> Try it
Every word of the listing should be reproduced without alteration.

> Data in this exercise
>>>>>
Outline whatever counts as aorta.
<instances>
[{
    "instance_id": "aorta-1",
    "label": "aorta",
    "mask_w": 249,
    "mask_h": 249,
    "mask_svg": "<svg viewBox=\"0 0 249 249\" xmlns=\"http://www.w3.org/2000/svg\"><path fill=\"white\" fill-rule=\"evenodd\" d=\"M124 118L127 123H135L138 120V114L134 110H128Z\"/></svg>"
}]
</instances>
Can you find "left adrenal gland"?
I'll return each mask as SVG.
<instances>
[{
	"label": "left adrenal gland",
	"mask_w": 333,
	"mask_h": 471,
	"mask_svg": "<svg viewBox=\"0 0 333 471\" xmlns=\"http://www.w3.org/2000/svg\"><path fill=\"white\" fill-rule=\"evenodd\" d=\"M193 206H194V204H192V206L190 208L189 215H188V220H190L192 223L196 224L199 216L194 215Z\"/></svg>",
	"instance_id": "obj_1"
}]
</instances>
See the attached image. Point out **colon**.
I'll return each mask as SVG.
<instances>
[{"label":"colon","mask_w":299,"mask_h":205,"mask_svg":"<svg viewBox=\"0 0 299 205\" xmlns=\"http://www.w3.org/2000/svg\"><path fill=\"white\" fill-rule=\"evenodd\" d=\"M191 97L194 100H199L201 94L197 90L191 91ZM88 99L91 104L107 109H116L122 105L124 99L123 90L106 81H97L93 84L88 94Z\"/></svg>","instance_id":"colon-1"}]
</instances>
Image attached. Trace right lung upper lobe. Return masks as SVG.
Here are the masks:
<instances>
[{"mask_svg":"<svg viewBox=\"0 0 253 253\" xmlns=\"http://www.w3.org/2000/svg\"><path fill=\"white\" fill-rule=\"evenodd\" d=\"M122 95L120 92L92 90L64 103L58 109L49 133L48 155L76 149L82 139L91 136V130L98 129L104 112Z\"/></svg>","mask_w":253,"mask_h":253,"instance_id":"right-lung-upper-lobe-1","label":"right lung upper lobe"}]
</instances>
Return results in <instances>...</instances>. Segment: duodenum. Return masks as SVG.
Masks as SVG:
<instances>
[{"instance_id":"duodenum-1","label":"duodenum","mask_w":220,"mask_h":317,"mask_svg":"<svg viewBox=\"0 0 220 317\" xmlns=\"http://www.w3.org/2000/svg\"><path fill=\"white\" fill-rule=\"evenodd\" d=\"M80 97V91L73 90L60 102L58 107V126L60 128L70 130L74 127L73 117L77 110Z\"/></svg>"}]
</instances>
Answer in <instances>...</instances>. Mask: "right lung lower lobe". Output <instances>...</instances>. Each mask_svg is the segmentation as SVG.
<<<<<
> Solved problem
Outline whatever counts as aorta.
<instances>
[{
    "instance_id": "aorta-1",
    "label": "aorta",
    "mask_w": 249,
    "mask_h": 249,
    "mask_svg": "<svg viewBox=\"0 0 249 249\" xmlns=\"http://www.w3.org/2000/svg\"><path fill=\"white\" fill-rule=\"evenodd\" d=\"M124 118L127 123H135L138 120V114L134 110H128Z\"/></svg>"
}]
</instances>
Can you find "left adrenal gland"?
I'll return each mask as SVG.
<instances>
[{
	"label": "left adrenal gland",
	"mask_w": 333,
	"mask_h": 471,
	"mask_svg": "<svg viewBox=\"0 0 333 471\" xmlns=\"http://www.w3.org/2000/svg\"><path fill=\"white\" fill-rule=\"evenodd\" d=\"M193 206H194V204H192V206L190 208L189 215H188V220H190L192 223L196 224L199 216L194 215Z\"/></svg>",
	"instance_id": "obj_1"
}]
</instances>
See the attached image. Point out **colon**.
I'll return each mask as SVG.
<instances>
[{"label":"colon","mask_w":299,"mask_h":205,"mask_svg":"<svg viewBox=\"0 0 299 205\" xmlns=\"http://www.w3.org/2000/svg\"><path fill=\"white\" fill-rule=\"evenodd\" d=\"M191 97L194 100H199L201 94L197 90L191 91ZM88 99L91 104L107 109H116L122 105L124 99L123 90L106 81H97L93 84L88 94Z\"/></svg>","instance_id":"colon-1"}]
</instances>
Image attached. Trace right lung upper lobe. Return masks as SVG.
Here are the masks:
<instances>
[{"mask_svg":"<svg viewBox=\"0 0 253 253\" xmlns=\"http://www.w3.org/2000/svg\"><path fill=\"white\" fill-rule=\"evenodd\" d=\"M122 95L120 92L92 90L64 103L58 109L49 133L48 155L76 149L82 139L91 136V130L98 129L104 112Z\"/></svg>","mask_w":253,"mask_h":253,"instance_id":"right-lung-upper-lobe-1","label":"right lung upper lobe"}]
</instances>
Return results in <instances>...</instances>. Segment: duodenum. Return masks as SVG.
Masks as SVG:
<instances>
[{"instance_id":"duodenum-1","label":"duodenum","mask_w":220,"mask_h":317,"mask_svg":"<svg viewBox=\"0 0 220 317\" xmlns=\"http://www.w3.org/2000/svg\"><path fill=\"white\" fill-rule=\"evenodd\" d=\"M80 97V91L73 90L60 102L58 107V126L60 128L70 130L74 127L73 117L77 110Z\"/></svg>"}]
</instances>
Answer in <instances>...</instances>. Mask: "right lung lower lobe". Output <instances>...</instances>. Each mask_svg is the segmentation as SVG.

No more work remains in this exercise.